Aux oratorios se rattachent les cantates; mais en France, il faut l'avouer, l'oratorio ne jouit pas d'une très grande faveur. On a fait entendre des œuvres de ce genre, presque toujours mutilées sans façon; les chœurs produisent de l'effet, les soli paraissent surannés, et personne ne sait les chanter.

La cantate est discréditée plus que la guitare; on laisse du moins celle-ci aux mendiants, ce qui ne l'empêche pas de faire très bonne figure dans les autres pays; on ne veut même plus du mot de cantate. Les compositions pour les concours du prix de Rome sont de vraies cantates; on les désigne par le mot de scène. Comme cette «scène» est toujours divisée en plusieurs «scènes», et qu'en mathématique, le tout est plus grand que chacune de ses parties, on se demande si, à l'Institut, section des Beaux-arts, on sait parler français. On peut remarquer, d'ailleurs, chez les compositeurs d'aujourd'hui, la manie du néologisme, au point d'éviter de plus en plus de se servir du mot d'opéra. Leurs œuvres en valent-elles mieux? Le public ne paraît pas le croire.

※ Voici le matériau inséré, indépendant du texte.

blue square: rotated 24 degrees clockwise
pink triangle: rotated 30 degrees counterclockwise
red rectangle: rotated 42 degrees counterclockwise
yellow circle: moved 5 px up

Le lecteur demandera peut-être: en définitive, y a-t-il ou non une musique religieuse? Il n'y a pas de musique exprimant le sentiment religieux, parce que ce sentiment, comme je l'ai montré, est d'une forme trop peu précise, trop peu arrêtée. D'ailleurs, il ne faut pas presser les termes; il y a là une question de mots dont je parlerai dans mon dernier chapitre. En tout cas, il doit y avoir une musique convenant au culte religieux, et favorisant les sentiments pieux par son caractère de calme, d'onction, de gravité ou de grandeur et de majesté; elle ne doit avoir rien des ornements, de la légèreté, de la frivolité, ni des effets passionnés du théâtre, quoique, j'en conviens, la limite ne soit pas facile à établir; les idées personnelles des compositeurs, des organistes et des prêtres interviennent ici inévitablement.

Considéré de cette façon, le plain-chant peut être religieux, mais non pas dans la forme dans laquelle on l'entend le plus souvent. Il ne faut, d'ailleurs, pas oublier qu'on n'est pas d'accord sur ce point, et qu'on n'emploie pas une forme unique de plain-chant.

Je n'ai parlé que de l'Église romaine et du chant protestant; mais il y a d'autres confessions religieuses, chrétiennes ou non, qui ont les mêmes droits à l'existence et les mêmes droits à choisir leur musique. Ce sont ces droits que j'ai tenu à sauvegarder.

Il résulte de là que musique d'église et musique religieuse ne sont nullement synonymes; si l'on voulait un exemple d'un morceau ayant le caractère religieux, je citerais la mélodie bien connue Pietà Signore, attribuée à Stradella par une plaisanterie de Fétis, car cette composition est trop moderne pour remonter aussi loin. Fétis aimait à prendre un ton de Pythonisse; mais les erreurs qu'il a voulu faire accréditer ainsi, n'ont pu durer.

7J'ai discuté ce sujet plus longuement dans un chapitre de mon Traité analytique et complet de l'art de moduler, où l'on trouvera les citations qu'on pourra désirer.